Malaria is the most important parasitic disease of humans. Cochrane Review support the World Health Organization (WHO) guidelines for malaria treatment which recommend that in all settings clinical suspicion of malaria should be confirmed by parasitological diagnosis using microscopy or Malarial Rapid Diagnostic Test (MRDT). Microscopic diagnosis sensitivity requires expertise and may not be feasible in developing countries in endemic areas and hence MRDT may complement this test. As declared in the World Malaria report 2013 there has been increased use of MRDT which reflect that this test is being taken seriously for diagnostic and management. With every diagnosis test there are lacunae which must be reviewed before interpretation of result. A rapid diagnosis test may be used in endemic areas because it is cost effective, so that rational treatment would be given and hence prevent drug resistance as well as reduce the economic burden.

Keywords

Malaria; MRDT; pHRP-2; pLDH; LAMP; Immuno chromatographic

Introduction

Globally an estimated 3.4 billion people are at risk of malaria. WHO estimates that 207 million cases of malaria occurred globally in 2012 (135–287 million) and 6,27,000 deaths (4,73,000–7,89,000) [1]. Detection of parasites in blood is a gold standard for diagnosis of malaria where patients present with clinical manifestation of malaria. For such a large population suffering from malaria, WHO malaria global programme recommends the use of Malaria Rapid Diagnostic Tests (MRDTs) which are able to detect malarial specific protein antigens and enzymes [2,3]. MRDT can also be easily deployed in field at large scale for treatment strategy.

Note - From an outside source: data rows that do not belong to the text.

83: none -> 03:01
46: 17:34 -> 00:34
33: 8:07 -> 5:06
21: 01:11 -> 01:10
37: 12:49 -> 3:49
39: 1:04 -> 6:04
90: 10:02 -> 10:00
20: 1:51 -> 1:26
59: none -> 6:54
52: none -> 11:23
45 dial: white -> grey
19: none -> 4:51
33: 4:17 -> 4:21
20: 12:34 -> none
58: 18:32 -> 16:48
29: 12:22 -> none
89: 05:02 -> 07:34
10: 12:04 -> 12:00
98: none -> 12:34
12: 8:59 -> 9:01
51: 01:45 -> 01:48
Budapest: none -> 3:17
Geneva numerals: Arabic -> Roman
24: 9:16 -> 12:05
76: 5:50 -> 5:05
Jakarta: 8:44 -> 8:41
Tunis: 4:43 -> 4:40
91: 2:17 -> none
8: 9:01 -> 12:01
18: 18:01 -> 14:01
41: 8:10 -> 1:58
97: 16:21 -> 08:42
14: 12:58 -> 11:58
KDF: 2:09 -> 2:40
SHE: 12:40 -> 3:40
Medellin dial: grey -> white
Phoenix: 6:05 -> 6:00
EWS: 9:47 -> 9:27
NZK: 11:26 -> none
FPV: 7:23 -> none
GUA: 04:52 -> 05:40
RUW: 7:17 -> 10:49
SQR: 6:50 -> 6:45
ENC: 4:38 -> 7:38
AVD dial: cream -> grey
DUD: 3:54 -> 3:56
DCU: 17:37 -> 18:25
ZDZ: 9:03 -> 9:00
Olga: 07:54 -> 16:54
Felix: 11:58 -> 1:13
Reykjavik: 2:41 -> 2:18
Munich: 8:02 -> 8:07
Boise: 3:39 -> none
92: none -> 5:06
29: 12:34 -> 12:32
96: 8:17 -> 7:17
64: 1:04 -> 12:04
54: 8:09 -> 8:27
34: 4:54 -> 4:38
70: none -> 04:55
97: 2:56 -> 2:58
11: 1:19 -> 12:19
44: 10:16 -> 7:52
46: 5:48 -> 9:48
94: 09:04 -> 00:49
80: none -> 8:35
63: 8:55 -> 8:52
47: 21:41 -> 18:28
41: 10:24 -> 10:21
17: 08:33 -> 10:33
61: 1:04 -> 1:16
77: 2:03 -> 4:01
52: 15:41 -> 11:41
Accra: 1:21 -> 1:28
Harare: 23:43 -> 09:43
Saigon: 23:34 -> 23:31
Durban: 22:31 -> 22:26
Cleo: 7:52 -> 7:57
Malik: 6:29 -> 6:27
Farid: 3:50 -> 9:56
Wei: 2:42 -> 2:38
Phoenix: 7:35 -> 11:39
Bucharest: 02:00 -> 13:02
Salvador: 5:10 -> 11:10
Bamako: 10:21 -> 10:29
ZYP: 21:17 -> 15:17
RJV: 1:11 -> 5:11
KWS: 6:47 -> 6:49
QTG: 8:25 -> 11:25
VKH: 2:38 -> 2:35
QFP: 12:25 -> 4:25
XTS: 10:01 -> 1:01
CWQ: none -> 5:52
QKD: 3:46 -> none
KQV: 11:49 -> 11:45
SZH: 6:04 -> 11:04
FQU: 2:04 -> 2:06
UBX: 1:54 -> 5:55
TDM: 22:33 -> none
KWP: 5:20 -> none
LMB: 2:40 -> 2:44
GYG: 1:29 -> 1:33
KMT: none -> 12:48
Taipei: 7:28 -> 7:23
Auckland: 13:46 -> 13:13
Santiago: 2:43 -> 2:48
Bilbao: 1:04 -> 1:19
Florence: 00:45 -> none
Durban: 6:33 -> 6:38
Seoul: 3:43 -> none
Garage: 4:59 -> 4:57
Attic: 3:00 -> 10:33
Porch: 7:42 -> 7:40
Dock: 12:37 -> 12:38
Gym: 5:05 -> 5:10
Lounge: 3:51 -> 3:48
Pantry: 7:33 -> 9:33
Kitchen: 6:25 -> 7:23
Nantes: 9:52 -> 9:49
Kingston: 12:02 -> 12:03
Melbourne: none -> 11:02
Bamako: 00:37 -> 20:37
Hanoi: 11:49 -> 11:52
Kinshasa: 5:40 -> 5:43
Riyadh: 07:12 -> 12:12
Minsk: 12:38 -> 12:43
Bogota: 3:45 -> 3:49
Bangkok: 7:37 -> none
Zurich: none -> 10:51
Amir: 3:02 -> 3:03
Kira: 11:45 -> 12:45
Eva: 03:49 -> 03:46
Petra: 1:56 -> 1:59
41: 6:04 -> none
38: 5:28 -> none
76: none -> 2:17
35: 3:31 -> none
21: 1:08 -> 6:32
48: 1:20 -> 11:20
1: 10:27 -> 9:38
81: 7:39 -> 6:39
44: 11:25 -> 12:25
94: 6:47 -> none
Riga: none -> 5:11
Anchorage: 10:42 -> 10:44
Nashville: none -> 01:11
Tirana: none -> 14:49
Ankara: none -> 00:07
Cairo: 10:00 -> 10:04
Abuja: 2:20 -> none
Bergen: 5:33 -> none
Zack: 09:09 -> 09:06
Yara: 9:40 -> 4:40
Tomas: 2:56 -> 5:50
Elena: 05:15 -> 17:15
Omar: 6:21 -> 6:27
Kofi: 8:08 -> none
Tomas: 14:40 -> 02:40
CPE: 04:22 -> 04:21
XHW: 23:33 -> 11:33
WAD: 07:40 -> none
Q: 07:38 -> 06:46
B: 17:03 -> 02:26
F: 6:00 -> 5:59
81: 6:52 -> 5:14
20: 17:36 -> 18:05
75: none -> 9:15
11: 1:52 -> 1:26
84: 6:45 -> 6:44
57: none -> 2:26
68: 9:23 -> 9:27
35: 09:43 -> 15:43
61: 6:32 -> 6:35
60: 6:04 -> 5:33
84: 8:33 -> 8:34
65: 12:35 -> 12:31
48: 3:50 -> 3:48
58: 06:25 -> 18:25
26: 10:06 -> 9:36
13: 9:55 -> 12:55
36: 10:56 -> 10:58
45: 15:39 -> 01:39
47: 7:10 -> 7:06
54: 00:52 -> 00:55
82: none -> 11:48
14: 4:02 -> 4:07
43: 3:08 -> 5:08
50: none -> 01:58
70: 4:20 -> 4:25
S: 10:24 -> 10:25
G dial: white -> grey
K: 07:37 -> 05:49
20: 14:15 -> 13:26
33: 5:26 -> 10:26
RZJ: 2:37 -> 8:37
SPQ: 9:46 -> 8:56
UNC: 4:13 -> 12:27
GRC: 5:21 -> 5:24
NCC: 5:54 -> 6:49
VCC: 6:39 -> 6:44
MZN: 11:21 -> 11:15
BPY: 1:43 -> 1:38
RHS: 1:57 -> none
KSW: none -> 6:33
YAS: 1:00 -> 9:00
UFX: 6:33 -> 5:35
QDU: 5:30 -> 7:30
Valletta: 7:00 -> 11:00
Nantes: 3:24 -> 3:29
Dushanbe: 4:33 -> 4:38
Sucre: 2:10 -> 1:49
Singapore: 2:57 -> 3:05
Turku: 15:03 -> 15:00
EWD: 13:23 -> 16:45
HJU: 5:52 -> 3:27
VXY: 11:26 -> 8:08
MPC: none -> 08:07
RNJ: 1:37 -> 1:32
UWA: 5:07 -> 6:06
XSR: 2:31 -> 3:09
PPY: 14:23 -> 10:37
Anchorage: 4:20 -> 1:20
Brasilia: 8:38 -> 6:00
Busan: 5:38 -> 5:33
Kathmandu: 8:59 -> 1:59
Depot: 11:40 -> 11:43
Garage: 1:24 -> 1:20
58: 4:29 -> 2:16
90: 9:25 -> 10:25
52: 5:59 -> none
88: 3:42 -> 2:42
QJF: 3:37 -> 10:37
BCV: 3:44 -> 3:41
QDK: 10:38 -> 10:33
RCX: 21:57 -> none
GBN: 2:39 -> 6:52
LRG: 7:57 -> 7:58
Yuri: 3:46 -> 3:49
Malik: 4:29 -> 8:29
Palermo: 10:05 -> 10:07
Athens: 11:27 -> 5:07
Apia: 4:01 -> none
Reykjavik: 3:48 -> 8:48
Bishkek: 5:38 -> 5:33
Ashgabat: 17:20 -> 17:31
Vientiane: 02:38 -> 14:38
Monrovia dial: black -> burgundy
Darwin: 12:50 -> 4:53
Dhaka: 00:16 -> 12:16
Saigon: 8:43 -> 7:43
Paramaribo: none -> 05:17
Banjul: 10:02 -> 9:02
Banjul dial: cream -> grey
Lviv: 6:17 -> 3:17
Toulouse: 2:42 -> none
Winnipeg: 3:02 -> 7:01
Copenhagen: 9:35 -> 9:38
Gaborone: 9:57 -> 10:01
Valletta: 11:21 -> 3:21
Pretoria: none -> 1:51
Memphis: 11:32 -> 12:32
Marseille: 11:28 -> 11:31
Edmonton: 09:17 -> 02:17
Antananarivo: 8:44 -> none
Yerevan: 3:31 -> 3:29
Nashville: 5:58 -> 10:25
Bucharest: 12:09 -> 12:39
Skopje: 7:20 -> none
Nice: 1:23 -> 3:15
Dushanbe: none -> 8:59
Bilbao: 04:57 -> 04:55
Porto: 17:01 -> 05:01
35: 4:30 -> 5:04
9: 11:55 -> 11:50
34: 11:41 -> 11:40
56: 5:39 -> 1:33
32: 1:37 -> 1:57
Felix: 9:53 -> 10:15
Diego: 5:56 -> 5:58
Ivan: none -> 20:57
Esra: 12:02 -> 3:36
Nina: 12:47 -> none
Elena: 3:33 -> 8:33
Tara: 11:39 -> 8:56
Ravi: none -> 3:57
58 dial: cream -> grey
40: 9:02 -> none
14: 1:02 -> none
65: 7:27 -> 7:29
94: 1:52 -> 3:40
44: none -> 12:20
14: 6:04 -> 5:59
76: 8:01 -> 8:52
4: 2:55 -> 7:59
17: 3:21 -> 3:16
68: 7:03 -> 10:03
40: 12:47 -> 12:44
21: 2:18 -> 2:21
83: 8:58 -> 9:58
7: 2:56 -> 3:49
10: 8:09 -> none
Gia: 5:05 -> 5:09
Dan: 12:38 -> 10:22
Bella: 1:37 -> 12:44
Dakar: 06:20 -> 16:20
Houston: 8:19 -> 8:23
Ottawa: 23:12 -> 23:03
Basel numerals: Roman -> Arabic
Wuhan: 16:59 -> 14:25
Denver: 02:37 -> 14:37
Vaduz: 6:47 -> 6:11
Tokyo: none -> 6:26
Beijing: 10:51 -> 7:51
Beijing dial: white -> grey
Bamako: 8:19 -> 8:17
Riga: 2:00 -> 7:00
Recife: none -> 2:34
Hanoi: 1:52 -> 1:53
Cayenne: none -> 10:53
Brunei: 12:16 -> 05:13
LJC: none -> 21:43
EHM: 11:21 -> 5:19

Detection of malarial parasites by MRDT for diagnosis

Malaria is caused by five species of parasite that affect humans, and all of these species belong to the genus Plasmodium: P. falciparum, P. vivax, P. ovale, P. malariae and P. knowlesi. Of these, P. falciparum and P. vivax are the most important. Current MRDTs are based on detection of 3 different types of Plasmodium antigen. The first is Plasmodium Histidine Rich Protein-2 (pHRP-2), which can be specific to P. falciparum (PfHRP-2) or P. vivax. The second is Plasmodium Lactate Dehydrogenase (pLDH), which can be specific to P. falciparum or P. vivax or be a variant that is common to all Plasmodium species (pan specific). The last is Plasmodium aldolase, which is pan specific. By combining detection of these 3 antigens on an Immune Chromatographic Strip (ICS) assay, MRDTs can detect any malaria species: P. falciparum alone, P. vivax alone or any combination thereof [4].

Accuracy of MRDT

Anti-PfHRP-2/Anti-Plasmodium aldolase has shown 95-97% sensitivity for P. falciparum, 87-100% for P. vivax and 62% for P. ovale/ P. malariae with specificity of 99% for all plasmodium species. pLDH is 87-96% sensitivity for P.falciparum, 85-96% for P. vivax and 57% for P. ovale and 47% for P. malariae with specificity of 99-100% for all plasmodium species [5,6]. However the sensitivity of above tests drops when parasitemias is <100/µL [5]. High levels of P. falciparum parasitemia may give false-positive results with pLDH assays designed to detect P. vivax [7]. There are variants of P. falciparum in South America which cannot be detected as they lack the antigen and hence the result will be false negative [8,9]. Cross-reactions with some assays occurs with rheumatoid factor or other circulating auto-antibodies [10,11]. MRDTs cannot be used to determine the magnitude of parasitemia which is important indicator of disease severity and for periodically monitoring to ensure adequate response to therapy.

Easy Handling and Cost Effectiveness

Rapid diagnostic tests detect malaria antigen in a small amount of blood, usually 5–15 µL, by immunochromatographic assay with monoclonal antibodies directed against the target parasite antigen and impregnated on a test strip. The result, usually a colored test line, is obtained in 5–20 min [12]. MRDTs require no capital investment or electricity, are simple to perform, reproducible and are easy to interpret. Hence with early diagnosis and prompt treatment reduces morbidity and mortality from the disease.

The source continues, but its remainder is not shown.